A sugestionabilidade é preocupante por várias razões: perguntas tendenciosas podem ajudar a levar testemunhas a fazer identificações erradas; técnicas terapêuticas sugestivas podem ajudar a criar falsas lembranças; e interrogatórios agressivos de crianças pequenas podem resultar em lembranças distorcidas de supostos abusos por professores e outros adultos. As consequências para os indivíduos envolvidos em casos como esses são muito sérias e, portanto, a compreensão e o combate à sugestionabilidade são importantes tanto para evitar problemas sociais e jurídicos quanto para o avanço da teoria psicológica. (Schcter, 2003, p. 143.)
No contexto jurídico brasileiro, as falsas memórias são uma questão complexa, tendo em vista que em muitos casos o relato de testemunha (prova oral) é a única prova que o juiz usa para se julgar um caso. Isso ocorre nos crimes contra a dignidade sexual, quando não é possível outras provas comprobatórias do ocorrido. Portanto, essa é uma questão delicada porque, por um lado é muito difícil que se haja outras provas em crimes contra a dignidade sexual porque dificilmente são deixados rastros, mas por outro lado o peso desses depoimentos é muito grande. Isso se complica porque sabemos que nossas memórias estão sujeitas à distorções e pode haver a criação de memórias falsas, principalmente nas crianças (Viana, 2018).
O estudo das falsas memórias é indispensável para ajudar no melhor funcionamento do sistema jurídico e para se ter resultados mais justos e verdadeiros. Precisa-se compreender melhor a capacidade de recordação do ser humano e suas possíveis falhas.
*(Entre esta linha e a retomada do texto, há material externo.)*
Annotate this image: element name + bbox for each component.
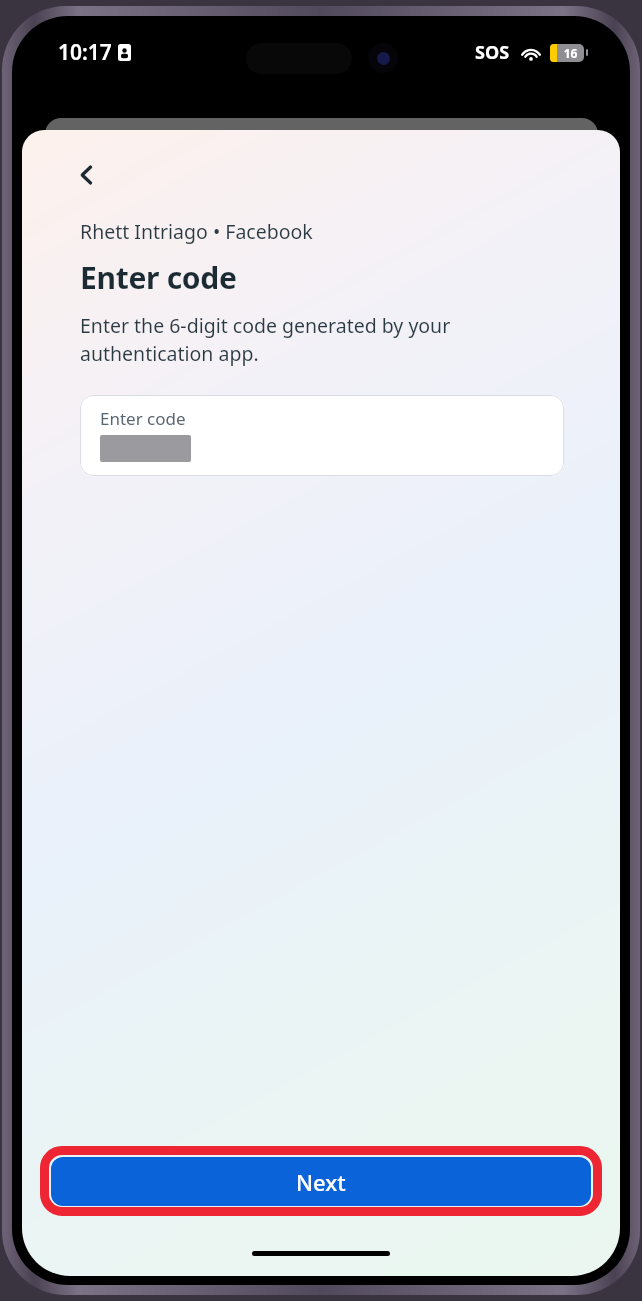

Dessa forma poderíamos lidar melhor com as testemunhas e os seus depoimentos.
Uma possível forma de investigar mais profundamente a questão das falsas memórias no contexto nacional poderia ser replicar alguns dos experimentos produzidos por Elizabeth Loftus e outros pesquisadores da área, para realmente verificar se chegamos a resultados parecidos. Essa replicação se torna pertinente pois possuímos uma cultura, comportamentos e um contexto diferente da população norte americana e pode ser que essas diferenças interfiram nos resultados desses experimentos.
Sugestao de vídeo:
Referências:
Alves, C. M., & Lopes, E. J. (2007). Falsas Memórias: Questões teórico-metodológicas. Paidéia (Ribeirão Preto), 17(36), 45–56. https://doi.org/10.1590/S0103-863X2007000100005
Espindola Fonseca, C. (2017). Processo Penal e as falsas memórias: A influência das distorções da mente na prova testemunhal (Bacharel em Direito, Pontifícia Universidade Católica do Rio de Janeiro). https://doi.org/10.17771/PUCRio.acad.33115
Gray, P., & Bjorklund, D. F. (2014). Psychology (Seventh edition). New York, New York: Worth Publishers, a Macmillan Higher Education Company.
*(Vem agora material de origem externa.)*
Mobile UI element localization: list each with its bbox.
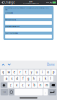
staticText: Page with significant (5, 26, 20, 28)
staticText: Manage your ID (5, 19, 16, 21)
button[interactable]: Next keyboard (9, 89, 14, 95)
staticText: b (34, 83, 36, 87)
button[interactable]: l (48, 76, 53, 81)
button[interactable]: Text field (5, 14, 52, 18)
staticText: Done (47, 63, 55, 66)
staticText: g (28, 77, 30, 80)
staticText: Change (4, 1, 15, 4)
staticText: e (14, 70, 16, 74)
staticText: z (10, 83, 11, 87)
button[interactable]: b (32, 82, 37, 88)
staticText: c (22, 83, 23, 87)
staticText: . (45, 90, 46, 94)
button[interactable]: Text field (5, 21, 52, 25)
staticText: 123 (3, 91, 6, 93)
button[interactable]: q (1, 70, 6, 75)
staticText: y (31, 70, 32, 74)
staticText: d (16, 77, 18, 80)
button[interactable]: s (9, 76, 14, 81)
button[interactable]: d (15, 76, 20, 81)
staticText: m (46, 83, 48, 87)
staticText: Text that is visible (5, 32, 18, 34)
button[interactable]: k (43, 76, 48, 81)
button[interactable]: v (26, 82, 31, 88)
staticText: s (11, 77, 12, 80)
staticText: h (33, 77, 35, 80)
staticText: x (16, 83, 17, 87)
button[interactable]: g (26, 76, 31, 81)
button[interactable]: u (34, 70, 39, 75)
staticText: n (40, 83, 42, 87)
staticText: j (39, 77, 40, 80)
button[interactable]: h (32, 76, 37, 81)
staticText: v (28, 83, 29, 87)
button[interactable]: r (18, 70, 23, 75)
button[interactable]: Modifier (50, 82, 56, 88)
button[interactable]: w (6, 70, 11, 75)
staticText: k (45, 77, 46, 80)
button[interactable]: Done (45, 63, 57, 66)
button[interactable]: y (29, 70, 34, 75)
button[interactable]: 123 (1, 89, 8, 95)
staticText: Sign in (29, 1, 33, 2)
staticText: u (36, 70, 38, 74)
button[interactable]: . (43, 89, 48, 95)
button[interactable]: c (20, 82, 25, 88)
button[interactable]: p (51, 70, 56, 75)
button[interactable]: m (44, 82, 49, 88)
button[interactable]: f (20, 76, 25, 81)
staticText: Google may use your info to personalise … (5, 7, 49, 11)
button[interactable]: z (8, 82, 13, 88)
button[interactable]: j (37, 76, 42, 81)
button[interactable]: a (4, 76, 9, 81)
staticText: t (25, 70, 26, 74)
staticText: o (47, 70, 49, 74)
button[interactable]: return (48, 89, 56, 95)
button[interactable]: Text field (5, 28, 52, 32)
button[interactable]: e (12, 70, 17, 75)
staticText: accounts.example.com (23, 2, 39, 4)
staticText: f (22, 77, 23, 80)
button[interactable]: n (38, 82, 43, 88)
staticText: Schedule ID (5, 12, 13, 14)
button[interactable]: Modifier (1, 82, 7, 88)
staticText: i (42, 70, 43, 74)
staticText: p (53, 70, 55, 74)
staticText: r (20, 70, 21, 74)
staticText: q (2, 70, 4, 74)
staticText: w (8, 70, 10, 74)
button[interactable]: Previous (0, 63, 6, 66)
button[interactable]: t (23, 70, 28, 75)
button[interactable]: i (40, 70, 45, 75)
staticText: l (50, 77, 51, 80)
button[interactable]: o (46, 70, 51, 75)
button[interactable]: Next (6, 63, 12, 66)
button[interactable]: x (14, 82, 19, 88)
staticText: a (6, 77, 7, 80)
button[interactable]: Change (0, 0, 15, 5)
Loftus, E. (1997).Creating false memories. Scientific American. 277 (3), 70-75
Oliveira, H. M., Albuquerque, P. B., & Saraiva, M. (2018). O Estudo das falsas memórias: Reflexão histórica. Temas em Psicologia, 26(4), 1763–1773. https://doi.org/10.9788/TP2018.4-03Pt
Schacter, D. (2003). Os Sete Pecados da Memória: Como a Mente Esquece e Lembra. Rio de Janeiro: Rocco.
Viana, C. N. (2018). A falibilidade da memória nos relatos testemunhais: Implicações das falsas memórias no contexto dos crimes contra a dignidade sexual. Revista brasileira de políticas públicas, 8(2), 1036–1057.